MLB.com has a story with a rather misleading headline today: “NL makes a statement on Interleague weekend.” Big statement: it was 22-20. They could have drawn game results out of a hat and gotten the same results. I’d ask anyone who reads significance into that record to immediately walk down to the nearest community college and sign up for an introductory statistics class before you hurt someone.
But hey, a statistically insignificant sign of league parity is better than nothing, right? Bah. As I said the other day, I find the comparison of the AL and the NL to be a dreary exercise. I must admit that this is partially because I’m an NL guy and I get tired of hearing people disparage the senior circuit. But it bothers me far more because it’s a comparison that easily leads people to unwarranted conclusions based on an ignorance of baseball history. News flash: disparities, even great disparities, are nothing new.
While the Yankees got their titles, most people agree that the NL was the superior league -- some people would argue far superior league -- from the 1950s through the 1970s. Indeed, one reason the Yankees got so many titles in the 50s and early 60s was because they didn’t have to face much in the way of strong competition to win the pennant in the first place, what with pushovers like the Senators, Athletics, Browns/Orioles and others hanging around.

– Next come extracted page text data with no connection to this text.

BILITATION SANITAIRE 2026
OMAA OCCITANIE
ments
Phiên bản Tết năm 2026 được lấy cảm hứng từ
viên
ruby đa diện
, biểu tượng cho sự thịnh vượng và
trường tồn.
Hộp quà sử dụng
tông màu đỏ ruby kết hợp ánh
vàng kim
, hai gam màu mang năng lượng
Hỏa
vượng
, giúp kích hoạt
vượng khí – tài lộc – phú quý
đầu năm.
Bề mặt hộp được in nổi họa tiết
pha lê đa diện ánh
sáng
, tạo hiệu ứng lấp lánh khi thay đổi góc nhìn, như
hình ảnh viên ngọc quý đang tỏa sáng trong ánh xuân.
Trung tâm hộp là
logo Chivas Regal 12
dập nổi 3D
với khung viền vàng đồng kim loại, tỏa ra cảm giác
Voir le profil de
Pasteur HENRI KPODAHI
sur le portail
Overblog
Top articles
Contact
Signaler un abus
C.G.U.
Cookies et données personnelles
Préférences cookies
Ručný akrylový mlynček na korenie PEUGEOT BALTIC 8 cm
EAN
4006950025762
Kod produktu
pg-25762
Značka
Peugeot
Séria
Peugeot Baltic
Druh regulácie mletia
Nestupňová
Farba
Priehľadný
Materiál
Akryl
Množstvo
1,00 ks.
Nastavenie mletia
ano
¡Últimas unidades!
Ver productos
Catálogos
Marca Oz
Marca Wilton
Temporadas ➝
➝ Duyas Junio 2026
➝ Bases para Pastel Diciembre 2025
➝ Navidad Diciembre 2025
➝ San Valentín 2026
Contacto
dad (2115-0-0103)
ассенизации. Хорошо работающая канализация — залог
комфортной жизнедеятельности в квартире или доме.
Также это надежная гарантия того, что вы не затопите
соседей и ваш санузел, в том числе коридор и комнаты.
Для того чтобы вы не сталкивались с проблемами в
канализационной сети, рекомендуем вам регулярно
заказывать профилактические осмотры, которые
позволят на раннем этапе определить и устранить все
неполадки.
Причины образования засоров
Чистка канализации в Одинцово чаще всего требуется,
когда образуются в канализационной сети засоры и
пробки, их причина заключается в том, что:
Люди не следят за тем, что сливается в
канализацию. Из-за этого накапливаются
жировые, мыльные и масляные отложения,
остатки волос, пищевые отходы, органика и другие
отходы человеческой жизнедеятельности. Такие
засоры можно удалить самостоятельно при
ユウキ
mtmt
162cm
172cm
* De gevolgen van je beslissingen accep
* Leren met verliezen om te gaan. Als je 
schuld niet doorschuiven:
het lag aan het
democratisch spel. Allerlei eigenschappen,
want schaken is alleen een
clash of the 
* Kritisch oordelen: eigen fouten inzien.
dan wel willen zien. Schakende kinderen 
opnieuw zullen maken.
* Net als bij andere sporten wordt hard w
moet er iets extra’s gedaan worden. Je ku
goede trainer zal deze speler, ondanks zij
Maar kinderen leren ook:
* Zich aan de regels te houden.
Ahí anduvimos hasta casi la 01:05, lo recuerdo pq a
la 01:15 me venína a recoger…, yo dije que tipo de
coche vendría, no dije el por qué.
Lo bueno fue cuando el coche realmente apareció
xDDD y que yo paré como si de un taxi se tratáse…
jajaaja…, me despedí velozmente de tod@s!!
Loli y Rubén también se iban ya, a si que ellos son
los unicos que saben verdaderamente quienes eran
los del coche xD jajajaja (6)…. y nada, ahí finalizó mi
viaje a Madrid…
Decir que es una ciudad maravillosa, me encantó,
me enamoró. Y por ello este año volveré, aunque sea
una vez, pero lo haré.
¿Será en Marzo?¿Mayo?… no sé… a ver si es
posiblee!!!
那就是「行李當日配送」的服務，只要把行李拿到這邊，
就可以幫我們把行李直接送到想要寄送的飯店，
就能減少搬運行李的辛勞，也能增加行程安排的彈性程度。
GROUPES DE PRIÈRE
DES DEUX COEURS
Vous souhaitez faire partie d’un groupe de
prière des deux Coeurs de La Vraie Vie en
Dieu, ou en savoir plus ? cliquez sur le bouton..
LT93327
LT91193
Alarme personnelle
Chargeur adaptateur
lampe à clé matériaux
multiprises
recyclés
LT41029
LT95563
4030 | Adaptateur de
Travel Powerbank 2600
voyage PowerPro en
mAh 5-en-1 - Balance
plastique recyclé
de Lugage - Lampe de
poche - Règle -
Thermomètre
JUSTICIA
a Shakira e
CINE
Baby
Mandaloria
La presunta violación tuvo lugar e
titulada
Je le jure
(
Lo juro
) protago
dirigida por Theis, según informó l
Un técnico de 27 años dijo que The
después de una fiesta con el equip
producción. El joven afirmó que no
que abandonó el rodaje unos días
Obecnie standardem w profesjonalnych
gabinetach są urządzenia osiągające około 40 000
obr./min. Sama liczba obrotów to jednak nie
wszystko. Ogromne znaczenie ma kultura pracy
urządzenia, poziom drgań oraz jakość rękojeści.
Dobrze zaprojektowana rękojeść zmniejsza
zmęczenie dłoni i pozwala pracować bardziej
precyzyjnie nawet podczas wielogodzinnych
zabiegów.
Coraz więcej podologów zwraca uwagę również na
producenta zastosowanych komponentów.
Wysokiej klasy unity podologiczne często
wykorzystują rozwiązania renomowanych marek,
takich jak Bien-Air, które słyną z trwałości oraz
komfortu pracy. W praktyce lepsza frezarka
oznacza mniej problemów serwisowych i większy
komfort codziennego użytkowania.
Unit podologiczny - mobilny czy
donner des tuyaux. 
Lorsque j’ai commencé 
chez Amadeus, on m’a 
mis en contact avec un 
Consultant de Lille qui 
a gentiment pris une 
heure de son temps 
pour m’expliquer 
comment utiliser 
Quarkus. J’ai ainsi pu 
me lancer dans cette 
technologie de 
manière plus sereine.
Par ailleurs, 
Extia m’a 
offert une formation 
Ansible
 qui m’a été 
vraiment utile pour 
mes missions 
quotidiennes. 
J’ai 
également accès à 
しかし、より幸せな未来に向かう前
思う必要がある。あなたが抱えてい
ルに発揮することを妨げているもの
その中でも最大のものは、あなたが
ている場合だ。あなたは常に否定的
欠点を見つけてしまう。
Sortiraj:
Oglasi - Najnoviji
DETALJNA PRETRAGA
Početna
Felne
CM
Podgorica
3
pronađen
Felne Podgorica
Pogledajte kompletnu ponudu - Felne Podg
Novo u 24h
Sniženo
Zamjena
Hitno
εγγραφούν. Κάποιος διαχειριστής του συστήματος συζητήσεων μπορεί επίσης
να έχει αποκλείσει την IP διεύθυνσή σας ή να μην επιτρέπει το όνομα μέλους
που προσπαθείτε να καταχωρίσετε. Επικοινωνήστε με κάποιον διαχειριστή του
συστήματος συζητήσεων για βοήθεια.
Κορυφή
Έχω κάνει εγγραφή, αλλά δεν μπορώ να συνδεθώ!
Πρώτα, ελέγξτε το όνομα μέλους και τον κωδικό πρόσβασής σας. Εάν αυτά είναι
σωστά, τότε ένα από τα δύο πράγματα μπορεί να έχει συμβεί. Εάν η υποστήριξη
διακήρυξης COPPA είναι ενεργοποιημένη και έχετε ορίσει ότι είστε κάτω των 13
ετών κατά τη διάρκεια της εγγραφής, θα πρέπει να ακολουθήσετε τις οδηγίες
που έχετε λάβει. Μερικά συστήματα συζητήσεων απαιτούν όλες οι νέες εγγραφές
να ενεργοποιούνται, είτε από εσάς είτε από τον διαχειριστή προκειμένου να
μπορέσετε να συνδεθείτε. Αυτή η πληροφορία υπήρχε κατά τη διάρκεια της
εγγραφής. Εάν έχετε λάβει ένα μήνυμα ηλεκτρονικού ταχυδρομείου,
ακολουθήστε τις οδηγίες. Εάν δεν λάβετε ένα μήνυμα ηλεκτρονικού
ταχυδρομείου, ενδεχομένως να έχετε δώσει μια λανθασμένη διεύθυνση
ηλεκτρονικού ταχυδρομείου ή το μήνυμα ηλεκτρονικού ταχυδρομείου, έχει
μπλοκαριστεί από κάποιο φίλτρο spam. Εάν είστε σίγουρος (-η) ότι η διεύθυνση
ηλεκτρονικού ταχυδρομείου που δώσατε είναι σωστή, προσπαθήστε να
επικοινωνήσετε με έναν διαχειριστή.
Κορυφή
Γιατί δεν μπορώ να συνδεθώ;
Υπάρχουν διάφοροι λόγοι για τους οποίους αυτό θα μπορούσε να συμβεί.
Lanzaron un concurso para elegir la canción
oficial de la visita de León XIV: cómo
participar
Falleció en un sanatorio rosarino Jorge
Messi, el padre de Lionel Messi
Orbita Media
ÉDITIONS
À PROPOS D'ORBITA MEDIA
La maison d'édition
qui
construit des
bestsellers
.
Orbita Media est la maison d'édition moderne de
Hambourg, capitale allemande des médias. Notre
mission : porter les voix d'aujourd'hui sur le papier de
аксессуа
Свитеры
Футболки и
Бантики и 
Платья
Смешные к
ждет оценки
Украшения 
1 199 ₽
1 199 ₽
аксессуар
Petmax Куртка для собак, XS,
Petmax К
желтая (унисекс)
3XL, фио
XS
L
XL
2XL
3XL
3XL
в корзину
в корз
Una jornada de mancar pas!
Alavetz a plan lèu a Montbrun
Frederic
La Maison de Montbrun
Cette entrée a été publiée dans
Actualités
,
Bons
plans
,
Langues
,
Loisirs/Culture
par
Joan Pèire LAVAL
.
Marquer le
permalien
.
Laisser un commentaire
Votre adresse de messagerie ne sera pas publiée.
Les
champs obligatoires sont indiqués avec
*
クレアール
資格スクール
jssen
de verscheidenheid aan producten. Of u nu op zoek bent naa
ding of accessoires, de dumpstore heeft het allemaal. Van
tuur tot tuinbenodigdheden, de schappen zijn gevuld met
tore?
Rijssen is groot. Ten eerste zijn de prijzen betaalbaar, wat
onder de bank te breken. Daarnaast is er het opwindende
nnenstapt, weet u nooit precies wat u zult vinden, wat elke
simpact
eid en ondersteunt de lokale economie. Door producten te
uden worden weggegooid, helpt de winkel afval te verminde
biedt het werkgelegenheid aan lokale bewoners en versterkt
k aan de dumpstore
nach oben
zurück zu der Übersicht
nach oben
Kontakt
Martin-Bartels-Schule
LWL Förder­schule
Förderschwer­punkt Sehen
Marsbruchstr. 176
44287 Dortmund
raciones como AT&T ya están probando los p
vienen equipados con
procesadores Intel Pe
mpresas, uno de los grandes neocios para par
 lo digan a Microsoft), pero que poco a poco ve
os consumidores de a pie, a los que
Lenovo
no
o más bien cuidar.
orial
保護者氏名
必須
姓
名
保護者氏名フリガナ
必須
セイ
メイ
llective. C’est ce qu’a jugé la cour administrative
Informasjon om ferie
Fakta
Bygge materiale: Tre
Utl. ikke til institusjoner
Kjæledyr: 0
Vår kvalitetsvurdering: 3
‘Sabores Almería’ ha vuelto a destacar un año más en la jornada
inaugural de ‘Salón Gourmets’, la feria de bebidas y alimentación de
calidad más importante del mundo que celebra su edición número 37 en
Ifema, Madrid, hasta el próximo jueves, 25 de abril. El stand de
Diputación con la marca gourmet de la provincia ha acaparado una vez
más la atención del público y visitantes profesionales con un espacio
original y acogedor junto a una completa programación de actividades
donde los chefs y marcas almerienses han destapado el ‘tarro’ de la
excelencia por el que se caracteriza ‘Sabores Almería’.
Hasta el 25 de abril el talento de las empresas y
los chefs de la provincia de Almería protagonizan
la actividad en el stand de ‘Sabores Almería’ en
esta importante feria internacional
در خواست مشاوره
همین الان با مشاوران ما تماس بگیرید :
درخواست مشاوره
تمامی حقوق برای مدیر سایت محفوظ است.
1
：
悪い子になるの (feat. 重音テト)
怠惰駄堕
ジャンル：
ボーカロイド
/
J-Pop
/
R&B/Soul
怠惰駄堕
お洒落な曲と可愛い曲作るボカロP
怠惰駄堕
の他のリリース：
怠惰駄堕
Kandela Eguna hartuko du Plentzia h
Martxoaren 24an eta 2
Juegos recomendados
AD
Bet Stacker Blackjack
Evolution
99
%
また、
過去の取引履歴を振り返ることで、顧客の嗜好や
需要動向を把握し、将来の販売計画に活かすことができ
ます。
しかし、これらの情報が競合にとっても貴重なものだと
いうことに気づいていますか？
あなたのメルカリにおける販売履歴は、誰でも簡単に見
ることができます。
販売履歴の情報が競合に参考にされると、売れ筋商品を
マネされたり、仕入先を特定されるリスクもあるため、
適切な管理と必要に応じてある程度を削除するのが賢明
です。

The NL, in contrast, was much stronger top-to-bottom, with far more teams breaking through to win pennants. A lot of this had to do with the fact that the NL was much faster in integrating. A lot of it also had to do with the fact that the NL had smarter front office people than the AL (which explains the integration thing too), managers who utilized the speed game, thus diversifying offenses and owners who seemed less focused on the bottom line than on winning (key word being “seemed”).
Due to the lack of interleague play back then we can’t really quantify how much better the NL was than the AL, but it’s hard to argue that the NL wasn’t a better league during those years. Now we can quantify such a thing, and we have pretty clear evidence that the AL is superior to the NL. Rather than just let it be, however, we get people wringing their hands and using such information as the basis for crazy suggestions like radical realignment and what not.
It’s one of the rare instances where more data, rather than less, is likely to lead people astray. Let it be people.